INFORMATION
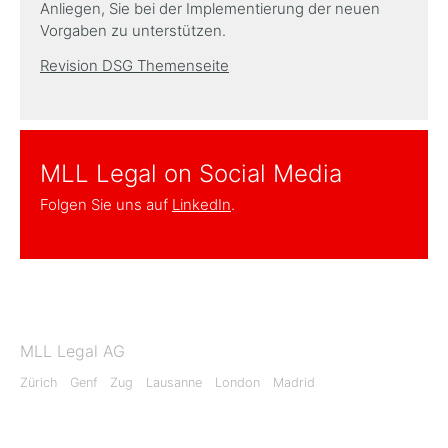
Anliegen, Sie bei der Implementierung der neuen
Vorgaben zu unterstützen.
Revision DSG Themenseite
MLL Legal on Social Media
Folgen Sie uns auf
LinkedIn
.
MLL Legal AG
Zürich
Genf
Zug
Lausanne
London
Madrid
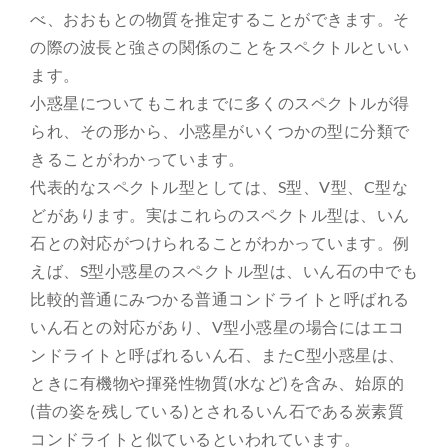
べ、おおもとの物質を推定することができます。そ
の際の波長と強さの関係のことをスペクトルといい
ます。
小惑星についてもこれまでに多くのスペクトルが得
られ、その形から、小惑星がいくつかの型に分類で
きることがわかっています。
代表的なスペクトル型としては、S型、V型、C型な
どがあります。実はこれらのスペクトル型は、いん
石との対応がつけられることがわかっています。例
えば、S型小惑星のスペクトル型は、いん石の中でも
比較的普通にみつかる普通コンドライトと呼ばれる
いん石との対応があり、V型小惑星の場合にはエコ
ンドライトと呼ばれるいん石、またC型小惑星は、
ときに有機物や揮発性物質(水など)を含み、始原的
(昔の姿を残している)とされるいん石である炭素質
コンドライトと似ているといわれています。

* * *

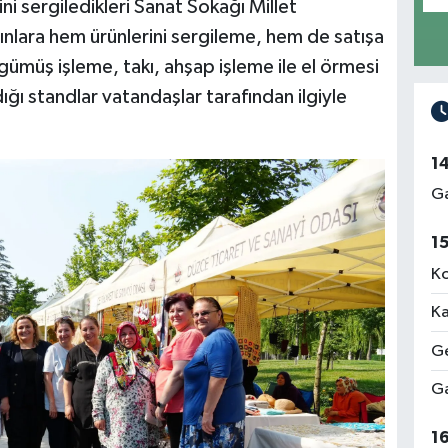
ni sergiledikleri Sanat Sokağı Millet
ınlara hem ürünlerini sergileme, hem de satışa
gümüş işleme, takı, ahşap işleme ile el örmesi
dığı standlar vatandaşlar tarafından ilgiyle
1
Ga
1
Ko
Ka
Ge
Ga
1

WHAT THIS TASK INVOLVES
Find where the line with "Anliegen, Sie bei" sits in the material above and where the line with "どがあります。実はこれらのスペクトル型は、いん" sits. Set down exactly the lines from the first to the second, both included and nothing else, without pictures.

RESULT OF THIS TASK
Anliegen, Sie bei der Implementierung der neuen
Vorgaben zu unterstützen.
Revision DSG Themenseite
MLL Legal on Social Media
Folgen Sie uns auf
LinkedIn
.
MLL Legal AG
Zürich
Genf
Zug
Lausanne
London
Madrid
べ、おおもとの物質を推定することができます。そ
の際の波長と強さの関係のことをスペクトルといい
ます。
小惑星についてもこれまでに多くのスペクトルが得
られ、その形から、小惑星がいくつかの型に分類で
きることがわかっています。
代表的なスペクトル型としては、S型、V型、C型な
どがあります。実はこれらのスペクトル型は、いん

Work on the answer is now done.